Impact of segmentation errors on DE

Cell segmentation is always imperfect, leaving some cells’ expression profiles contaminated with transcripts properly belonging to other cells. For many analyses, this is a largely ignorable source of noise. But for differential expression (DE) analyses, it’s reliably confounding (both statistically and emotionally).

The problem:

For an example, see the below cartoon, where a T-cell’s expression profile is contaminated with transcripts from the tumor cells surrounding it:

Now say we want to compare T-cells in the tumor bed vs. T-cells in the stroma. We’ll find that T-cells in the tumor bed are enriched in genes expressed by cancer cells (e.g. keratins), and similarly, T-cells in the stroma will be enriched in genes expressed by stroma cells (e.g. collagens). In practice, spurious findings like these are often the most significant genes emerging from a DE analysis.

How to think about segmentation error:

Segmentation error can be considered a missing term in a differential expression model. Say you’re answering the above T-cell question by fitting the below model on T-cells:

E(observed KRT9 expression) = B0 + B1 (in_tumor)*

When you do this, you’re omitting an important term for contamination:

E(observed KRT9 expression) = B0 + B1 (in_tumor) + (N_contaminating_transcripts)*

Your model is underspecified, so its results are biased.

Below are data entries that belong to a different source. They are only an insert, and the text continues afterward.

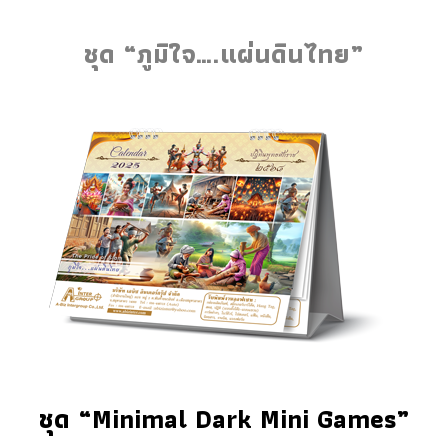
ชุด “ภูมิใจ….แผ่นดินไทย”
ชุด “Minimal Dark Mini Games”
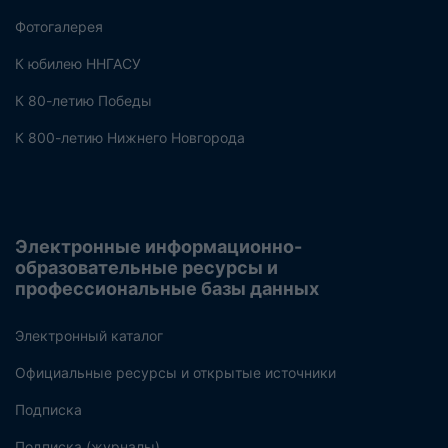
Фотогалерея
К юбилею ННГАСУ
К 80-летию Победы
К 800-летию Нижнего Новгорода
Электронные информационно-
образовательные ресурсы и
профессиональные базы данных
Электронный каталог
Официальные ресурсы и открытые источники
Подписка
Подписка (журналы)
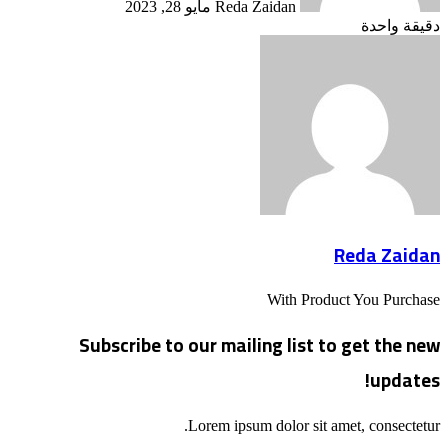
Reda Zaidan
مايو 28, 2023
دقيقة واحدة
Reda Zaidan
With Product You Purchase
Subscribe to our mailing list to get the new
updates!
Lorem ipsum dolor sit amet, consectetur.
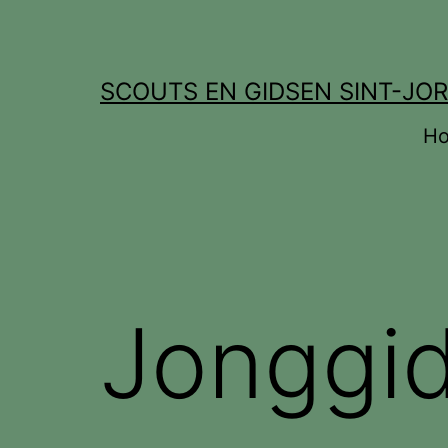
Ga
naar
de
SCOUTS EN GIDSEN SINT-JOR
inhoud
H
Jonggi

As you measure more cells and gain statistical power, you only gain more confidence in your biased results.

Countermeasures

We are preparing a manuscript detailing countermeasures to segmentation. Stay tuned for a link to it, or ask us for code if you can’t wait. For now, two pieces of advice:

Don’t bother analyzing genes that are dominated by contamination. If you’re analyzing T-cells in tumors, then analyzing KRT9 is hopeless: T-cells barely express it, while the surrounding tumor cells will express it highly. Whatever expression you do see in T-cells will be dominated by contamination. A simple approach: if you’re e.g. analyzing T-cells, then compare each gene’s expression within T-cells to its expression in spatial neighbors of T-cells. The ratio between these numbers tells you how much of that gene’s expression in T-cells is real vs. contamination. Apply a reasonable threshold, and don’t even analyze genes with much higher expression around T-cells than inside T-cells.
Estimate each cell’s contamination, and adjust for it in your models. Adding e.g. a term holding a gene’s expression in each cell’s neighbors achieves this well; more complex transformations of this term can be more optimal (see our upcoming paper). However, this only ameliorates, not solves, the bias from contamination. Because your estimated contamination term is a noisy approximation to true contamination, your models will estimate an attenuated effect size for the contamination term, and it won’t remove all the bias.